All I have to do to find my mother is to look at my hands.

Then she takes a deep, shuddering breath and opens her eyes, and I forget about having to pee.

She looks at Dad. He reaches for her free hand, the one I’m not squeezing on to for dear life, and he kisses her wrist.

She looks around without moving her head, just her wide blue eyes, but I can’t tell if she really sees any of us anymore. Her lips move.

“Beautiful,” I think she says.

Then I’m distracted for a minute because Dad disappears. Right in front of our eyes, he simply vanishes. One second he’s sitting on the bed, holding Mom’s hand, and the next, gone.

It takes me a moment to realize that Mom’s gone too. It’s so quiet, I should have known.
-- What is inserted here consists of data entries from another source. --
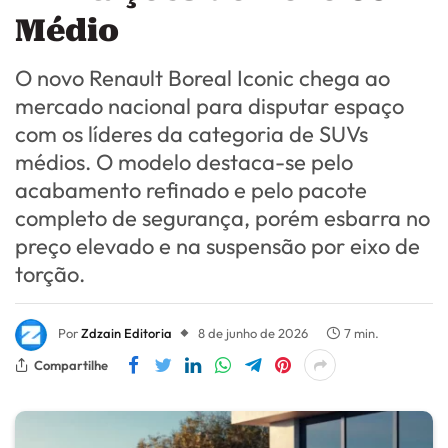
Médio
O novo Renault Boreal Iconic chega ao
mercado nacional para disputar espaço
com os líderes da categoria de SUVs
médios. O modelo destaca-se pelo
acabamento refinado e pelo pacote
completo de segurança, porém esbarra no
preço elevado e na suspensão por eixo de
torção.
Por
Zdzain Editoria
8 de junho de 2026
7 min.
Compartilhe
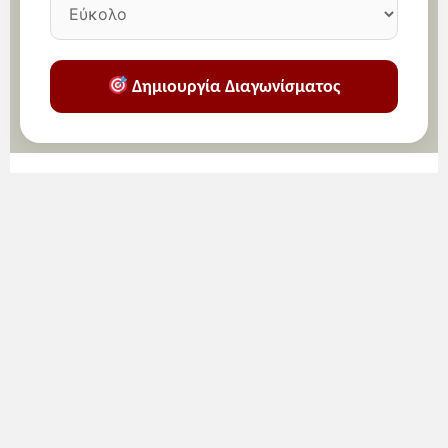
Δημιουργία Διαγωνίσματος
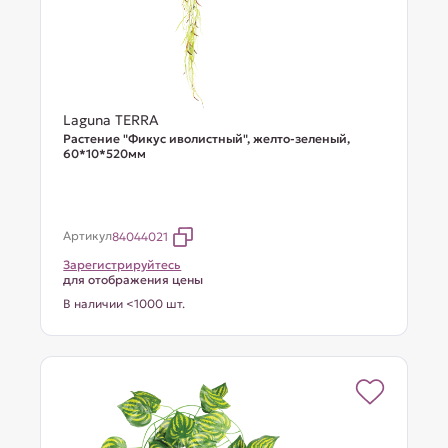
Laguna TERRA
Растение "Фикус иволистный", желто-зеленый,
60*10*520мм
Артикул
84044021
Зарегистрируйтесь
для отображения цены
В наличии <1000 шт.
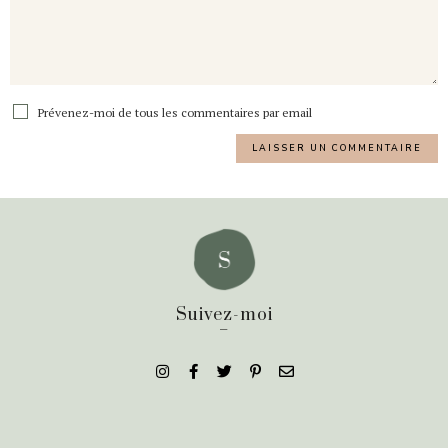
Prévenez-moi de tous les commentaires par email
Suivez-moi
_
We’re all holding our breath. Mom’s lying back on the pillows with her eyes closed again. But she’s not there. Her chest isn’t moving. Her heart has stopped beating. Her body is here, but she’s gone.

“Amen,” Billy says.

Jeffrey jumps up. The noise of his chair clattering back against the wall seems unbearably loud. His face looks like a mask to me, stretched at the lips, eyebrows drawn low over his red-rimmed eyes. A single tear makes its way down his cheek, hovers on his chin. Furiously he dashes it away and flees the room.
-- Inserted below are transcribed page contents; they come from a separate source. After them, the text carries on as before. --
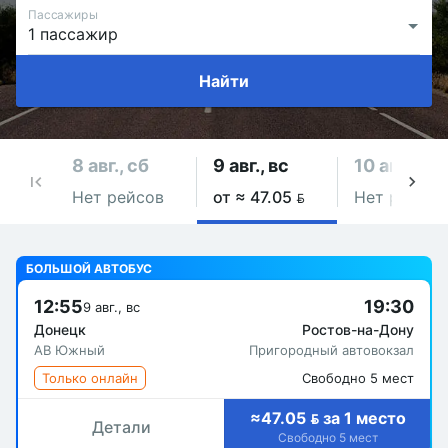
Пассажиры
Найти
8 авг., сб
9 авг., вс
10 авг., пн
Нет рейсов
от ≈ 47.05 
Нет рейсов
БОЛЬШОЙ АВТОБУС
12:55
19:30
9 авг., вс
Донецк
Ростов-на-Дону
АВ Южный
Пригородный автовокзал
Только онлайн
Свободно 5 мест
≈47.05  за 1 место
Детали
Свободно 5 мест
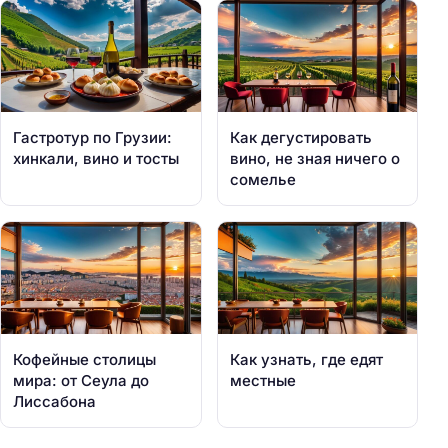
Гастротур по Грузии:
Как дегустировать
хинкали, вино и тосты
вино, не зная ничего о
сомелье
Кофейные столицы
Как узнать, где едят
мира: от Сеула до
местные
Лиссабона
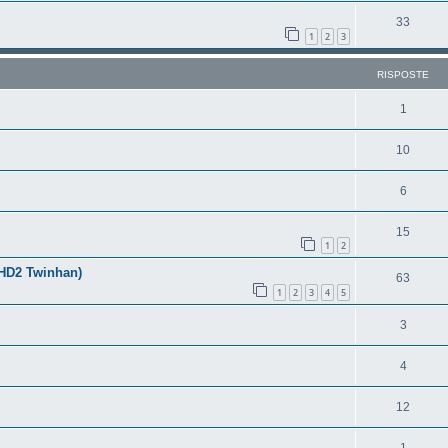
33
1
2
3
RISPOSTE
1
10
6
15
1
2
 HD2 Twinhan)
63
1
2
3
4
5
3
4
12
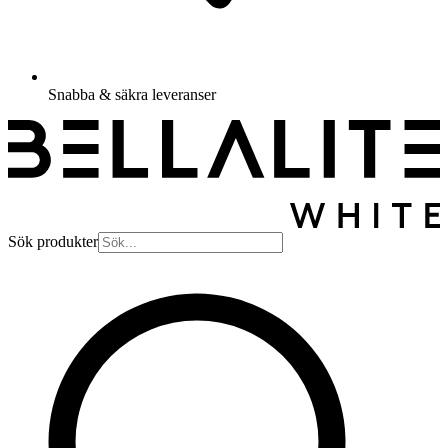
Snabba & säkra leveranser
Sök produkter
I hear the front door bang as he goes. His truck roars to life, then peels on down the driveway, scattering gravel.

Something floats its way up from my chest, not a sound but a terrible choking ache that makes me think my heart will explode.
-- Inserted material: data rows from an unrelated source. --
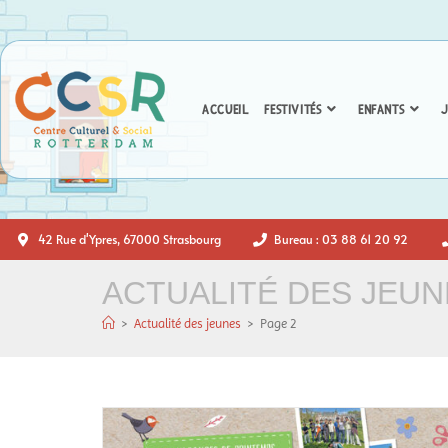
ACCUEIL
FESTIVITÉS
ENFANTS
J
42 Rue d'Ypres, 67000 Strasbourg
Bureau : 03 88 61 20 92
ACTUALITÉ DES JEUN
>
Actualité des jeunes
>
Page 2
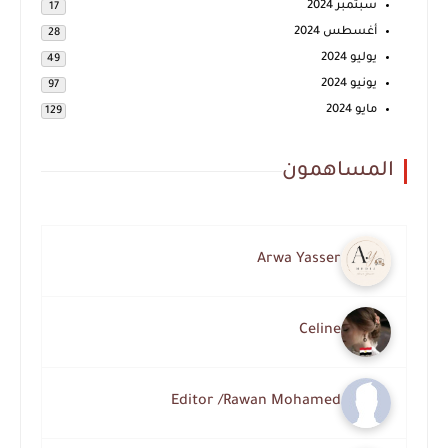
سبتمبر 2024
17
أغسطس 2024
28
يوليو 2024
49
يونيو 2024
97
مايو 2024
129
المساهمون
Arwa Yasser
Celine
Editor /Rawan Mohamed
“Billy . . . ,” I call desperately.

She’s here. Her hand comes down on my shoulder.

“Just breathe, Clara. Breathe.”

I focus on getting the air to move in and out of my lungs. I don’t know how long we stay in this position, Billy with her fingers dug into the flesh of my shoulder, hurting me but a hurt that feels good, reminds me that I, unlike my mother, still inhabit my body.

Seconds tick by. Minutes. Possibly hours. It occurs to me that Mom’s hand is being warmed by mine. If I take it away, it will get cold. Then I’ll never hold her hand again.

Outside the sky goes gray. A light drizzle of rain falls against the house. It feels appropriate for it to rain at a time like this. It feels right.

I glance up at Billy.

“Is this you?” I tip my head toward the window.

She smiles this odd, hurt twist of her lips. “Yep. I know it’s a silly human perspective, but I can’t help it.”

“I don’t want to let her go.” It’s one of those sentences I know I will hear echoing around in my head forever, along with the sound of my own ragged, broken voice.

“I know, kid,” Billy says with her own bit of a rasp. “But you’re not really holding her now. You know that’s not her anymore.”

After the initial quiet the phone starts ringing every few minutes, and then the doorbell, and people start pouring in. At first I feel compelled to greet them, like it’s my duty as the only member of my family who actually stuck around for this, as Mom’s child, to let them in and thank them personally for their abundance of sympathy and food. They should warn you about the food. When this kind of thing happens, when someone you love dies, people bring food. So here’s the contents of the Gardner refrigerator: one giant lasagna, three separate and equally disgusting macaroni salads, two fruit salads, one cherry pie, two apple pies and an apple crisp, one bucket of cold fried chicken, one mystery casserole, one spinach-cranberry-and-walnut salad that comes with an unopened bottle of blue cheese dressing, and a meat loaf. The shelves of our poor refrigerator sag under the weight of it all.

Here’s another thing they don’t tell you beforehand: people will bring enough food to feed an orphanage in China, but you won’t be hungry.

It starts to feel like every person who shows up is chipping away a piece of me when they say, “I’m so sorry, Clara. If there’s anything you need, don’t hesitate to call.”

“She’s suddenly very supportive, isn’t she?” mutters Billy after Julia—yep, that angel-blood who kept asking all the biting questions at the last congregational meeting—leaves one of those macaroni salads and her deepest condolences.

“Yeah, I was tempted to tell her that Samjeeza’s hiding out there in the woods.” Billy’s dark eyes widen. “Is he?”

I shake my head. “No. When Dad banishes someone, I think they stay banished. I just wanted to freak her out a bit.”

“Right. Well, you should have told her. Then we could have seen just how fast she can fly.”